On Sunday, 9 March 2014 at 21:38:06 UTC, Nick Sabalausky wrote:
On 3/9/2014 7:47 AM, w0rp wrote:
My knowledge of Unicode pretty much just comes from having
to deal with foreign language customers and discovering the
problems
with the code unit abstraction most languages seem to use.
(Java and
Python suffer from similar issues, but they don't really have
algorithms
in the way that we do.)
Python 2 or 3 (out of curiosity)? If you're including Python3,
then that somewhat surprises me as I thought greatly improved
Unicode was one of the biggest reasons for the jump from 2 to
3. (Although it isn't *completely* surprising since, as we all
know far too well here, fully correct Unicode is *not* easy.)

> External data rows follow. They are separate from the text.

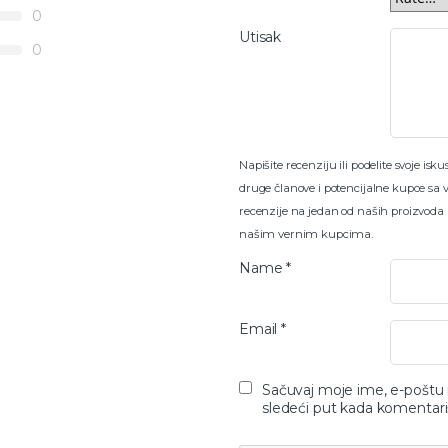
0
Utisak
0
Napišite recenziju ili podelite svoje i
druge članove i potencijalne kupce sa 
recenzije na jedan od naših proizvoda
našim vernim kupcima.
Name
*
Email
*
Sačuvaj moje ime, e-poštu
sledeći put kada komentar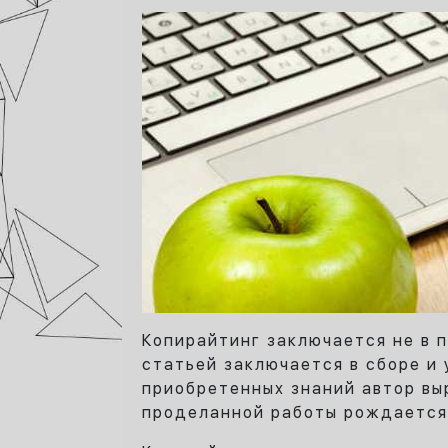
Копирайтинг заключается не в 
статьей заключается в сборе и
приобретенных знаний автор вы
проделанной работы рождается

Late reply here. Python 3 is a lot better in terms of Unicode
support than 2. The situation in Python 2 was this.
1. The default string type is 'str', an immutable array of bytes.
2. 'str' could be one of many encodings, including UTF-16, etc.
3. There is an extra 'unicode' type for when you want a Unicode
string.
4. Python implicltly converts between the two, often in wrong
ways, often causing exceptions to appear where you didn't expect
them to.
In 3, this changed to...
1. The default string type is still named 'str', only now it's
like the 'unicode' of olde.
2. 'bytes' is a new immutable array of bytes type like the Python
2 'str'.
3. Conversion between 'str' and 'bytes' is always explicit.
However, Python 3 works on a code point level, probably some code
unit level in fact, and you don't see very many algorithms which
take, say, combining characters into account. So Python suffers
from similar issues.